Generally, some form of post-production research or analysis is done to gather these insights and data. For example, observational research in the store, behavior data research (heatmaps), customer interviews, competition comparison, etc. Here’s another great option — to conduct a packaging design survey by using online survey solutions.
Regardless of which methods you are using, it’s important to take into account that there are multiple factors that influence the customer’s decision at the same time, some of which are subconscious. So great analytical skills are a must in this stage of packaging design.
…and now the cycle is complete!
Depending on your business needs, there might be more or fewer steps, especially after trying several routines and picking parts that work best for you. What I would advise is keeping a checklist of things that you need to go through before submitting your design. This would help with keeping everything on track, even those tiny details that usually slip your mind.
Here’s what I would look for while self-assessing my package design, so feel free to use this checklist as a starting point and alter it to your needs if necessary:
Common mistakes in package design testing
Regardless of how great of a professional one can be, no one is safe from making mistakes. With the pursuit of having a “perfect” packaging design, a lot of people will go through a problem-solving process, and I would like to pinpoint some common errors in packaging projects and solutions to them.

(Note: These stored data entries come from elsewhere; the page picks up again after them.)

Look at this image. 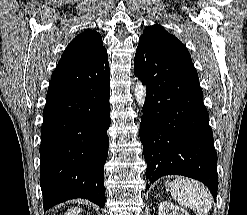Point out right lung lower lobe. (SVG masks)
<instances>
[{"label":"right lung lower lobe","mask_w":247,"mask_h":215,"mask_svg":"<svg viewBox=\"0 0 247 215\" xmlns=\"http://www.w3.org/2000/svg\"><path fill=\"white\" fill-rule=\"evenodd\" d=\"M109 83L107 51L86 62L59 61L53 72L41 127L45 211L74 198L105 205Z\"/></svg>","instance_id":"right-lung-lower-lobe-1"}]
</instances>
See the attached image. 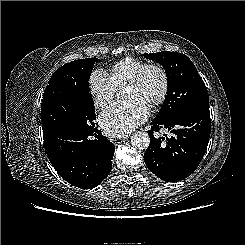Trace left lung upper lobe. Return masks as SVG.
Wrapping results in <instances>:
<instances>
[{"label":"left lung upper lobe","instance_id":"1","mask_svg":"<svg viewBox=\"0 0 245 245\" xmlns=\"http://www.w3.org/2000/svg\"><path fill=\"white\" fill-rule=\"evenodd\" d=\"M144 57L161 64L168 79L166 99L154 120L169 121L191 106L209 104L207 88L185 54L163 51Z\"/></svg>","mask_w":245,"mask_h":245}]
</instances>
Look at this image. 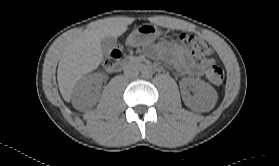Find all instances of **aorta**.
Instances as JSON below:
<instances>
[{"label": "aorta", "instance_id": "obj_1", "mask_svg": "<svg viewBox=\"0 0 279 166\" xmlns=\"http://www.w3.org/2000/svg\"><path fill=\"white\" fill-rule=\"evenodd\" d=\"M141 75H142L143 78L149 79V78L152 77L153 71L149 67H144L141 70Z\"/></svg>", "mask_w": 279, "mask_h": 166}]
</instances>
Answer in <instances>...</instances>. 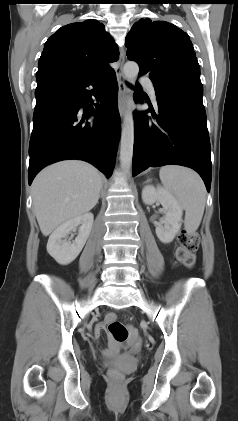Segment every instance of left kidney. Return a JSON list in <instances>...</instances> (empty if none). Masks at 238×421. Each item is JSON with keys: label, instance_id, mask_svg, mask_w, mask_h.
<instances>
[{"label": "left kidney", "instance_id": "1", "mask_svg": "<svg viewBox=\"0 0 238 421\" xmlns=\"http://www.w3.org/2000/svg\"><path fill=\"white\" fill-rule=\"evenodd\" d=\"M142 200L146 205H152L155 202L161 203L165 215L156 226V235L162 243H171L182 225L183 210L178 201L161 186L155 188L152 185L143 188Z\"/></svg>", "mask_w": 238, "mask_h": 421}]
</instances>
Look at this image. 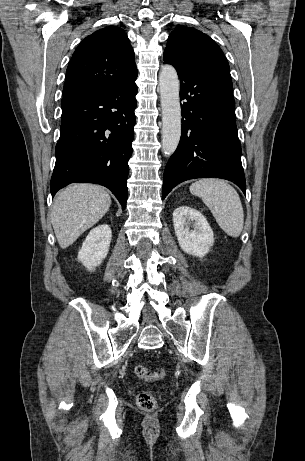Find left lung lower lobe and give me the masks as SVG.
<instances>
[{
    "mask_svg": "<svg viewBox=\"0 0 305 461\" xmlns=\"http://www.w3.org/2000/svg\"><path fill=\"white\" fill-rule=\"evenodd\" d=\"M177 73L182 132L164 171L162 199L185 180L207 177L234 181L245 194L230 72Z\"/></svg>",
    "mask_w": 305,
    "mask_h": 461,
    "instance_id": "1",
    "label": "left lung lower lobe"
}]
</instances>
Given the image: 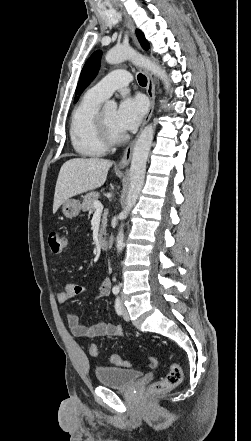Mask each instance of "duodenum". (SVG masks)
Wrapping results in <instances>:
<instances>
[{"mask_svg":"<svg viewBox=\"0 0 251 441\" xmlns=\"http://www.w3.org/2000/svg\"><path fill=\"white\" fill-rule=\"evenodd\" d=\"M99 245L102 250H107L109 247V242L106 238H101L99 241Z\"/></svg>","mask_w":251,"mask_h":441,"instance_id":"duodenum-1","label":"duodenum"}]
</instances>
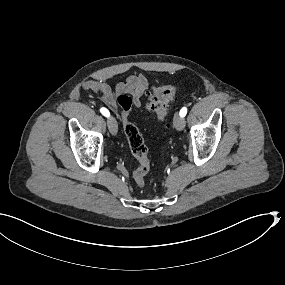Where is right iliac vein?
<instances>
[{
  "instance_id": "right-iliac-vein-1",
  "label": "right iliac vein",
  "mask_w": 285,
  "mask_h": 285,
  "mask_svg": "<svg viewBox=\"0 0 285 285\" xmlns=\"http://www.w3.org/2000/svg\"><path fill=\"white\" fill-rule=\"evenodd\" d=\"M107 125H108V128H109L111 134L116 135L118 132V125H117V121L115 120V118L110 117L107 120Z\"/></svg>"
}]
</instances>
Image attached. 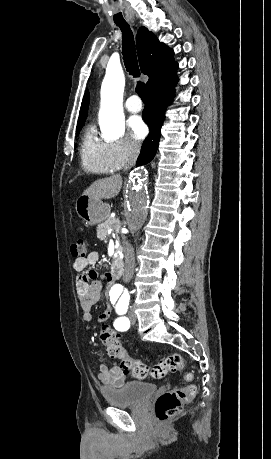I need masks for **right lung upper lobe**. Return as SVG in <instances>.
Instances as JSON below:
<instances>
[{
    "mask_svg": "<svg viewBox=\"0 0 271 459\" xmlns=\"http://www.w3.org/2000/svg\"><path fill=\"white\" fill-rule=\"evenodd\" d=\"M137 50L141 71L149 76L147 89L165 77L176 73L178 64L173 59V50L160 43L154 33L140 27L137 36ZM89 93L86 91L78 121L85 120L88 112Z\"/></svg>",
    "mask_w": 271,
    "mask_h": 459,
    "instance_id": "cb5924a9",
    "label": "right lung upper lobe"
}]
</instances>
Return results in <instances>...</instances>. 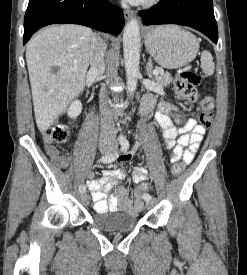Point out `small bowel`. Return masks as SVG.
<instances>
[{"label": "small bowel", "mask_w": 247, "mask_h": 275, "mask_svg": "<svg viewBox=\"0 0 247 275\" xmlns=\"http://www.w3.org/2000/svg\"><path fill=\"white\" fill-rule=\"evenodd\" d=\"M152 104L153 100L147 98L146 108L151 107ZM174 113H178V109L170 103L164 102L160 104V110L155 113L154 119L162 129L166 147L172 150L171 163L182 160L185 164H189L193 161L202 142L205 129L194 119L187 120L183 126L178 128L170 117ZM45 152L57 167L64 169L70 166V158L60 154L54 146L47 144ZM131 157L130 153L125 154L118 159V162H127ZM124 177V172L114 167L104 169L99 178H96L93 171L87 173V186L92 194L96 212L121 211L131 214L140 212L143 206L142 195L135 193L131 196L126 189L116 187ZM147 178L146 168L137 166L134 170L133 181L140 185ZM111 191L112 193L108 197V193Z\"/></svg>", "instance_id": "obj_1"}]
</instances>
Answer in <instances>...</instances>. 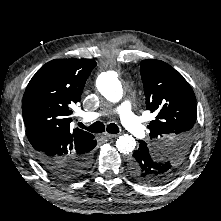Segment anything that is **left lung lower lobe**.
Masks as SVG:
<instances>
[{
    "instance_id": "obj_1",
    "label": "left lung lower lobe",
    "mask_w": 221,
    "mask_h": 221,
    "mask_svg": "<svg viewBox=\"0 0 221 221\" xmlns=\"http://www.w3.org/2000/svg\"><path fill=\"white\" fill-rule=\"evenodd\" d=\"M140 146L129 160L131 175L139 182L147 185H157L156 175L162 169L159 163L152 156L147 144L139 141Z\"/></svg>"
}]
</instances>
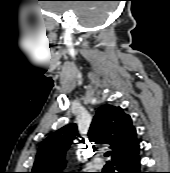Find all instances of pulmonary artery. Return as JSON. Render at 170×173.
I'll return each instance as SVG.
<instances>
[{
	"label": "pulmonary artery",
	"mask_w": 170,
	"mask_h": 173,
	"mask_svg": "<svg viewBox=\"0 0 170 173\" xmlns=\"http://www.w3.org/2000/svg\"><path fill=\"white\" fill-rule=\"evenodd\" d=\"M92 163H93L94 167L97 169H101L104 165V162L98 158L94 159Z\"/></svg>",
	"instance_id": "pulmonary-artery-1"
}]
</instances>
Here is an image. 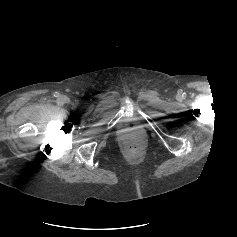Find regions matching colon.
Returning <instances> with one entry per match:
<instances>
[{"label": "colon", "mask_w": 237, "mask_h": 237, "mask_svg": "<svg viewBox=\"0 0 237 237\" xmlns=\"http://www.w3.org/2000/svg\"><path fill=\"white\" fill-rule=\"evenodd\" d=\"M130 148H131V149H136L137 146H136V144L133 143V144L130 146Z\"/></svg>", "instance_id": "obj_1"}]
</instances>
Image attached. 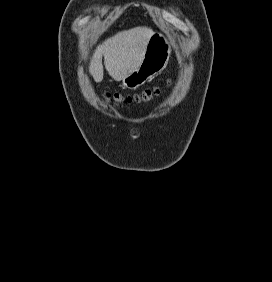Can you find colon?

Mistake #1: Forgetting about packaging clutter.
Yes, packaging design clutter is a thing, and it’s not about the abundance of various packaging designs on the shelves. This actually concerns the clutter on the individual packaging, where information is not well-structured, there’s just too much text that looks like a blob with no particular definition, and it’s hard for the customers to easily find what they need (like ingredients list or nutritional value).
Solution: Include no more than three main blocks of information on the packaging front (like brand name/logo, product name/description, and a visual representation /illustration/photo). Then I would advise creating a clear structure on the back. A great example is a creative Oatly solution to the “boring side” of the packaging (that cannot be omitted due to the standards, obviously). They included all of the needed information and specifications in a neat, clear-to-read way, divided into the proper section.
Mistake #2: Sinking into the biases.
As human beings, we are extremely prone to making biased decisions automatically as these feel like a safe option to our subconsciousness. Unfortunately, it ends up not being the best option for product design testing as it leads to wrong results, especially during the research and analysis stages.
Some of the common biases are confirmation bias (specifically looking for evidence to prove your hypothesis, ignoring other results), primacy bias (easily recalling the information you encountered first, forgetting to include everything else), and implicit bias (acting on the basis of subconscious stereotypes and prejudices).
Solution: Being actively aware of possible biases is already a big step, especially when paired with thorough analysis skills. So double-check your evidence and evaluate whether your design solution is backed up by a range of diverse data. Also, consulting others helps eliminate subjectivity and brings a fresh perspective to the design.
Overall, it may be said…
…that packaging design testing is not an easy one-step process, but it is certainly a vital one in product development. By conducting design testing, you are actively working on creating a better solution and, what’s most important, a solution that works well with customers based on valuable data.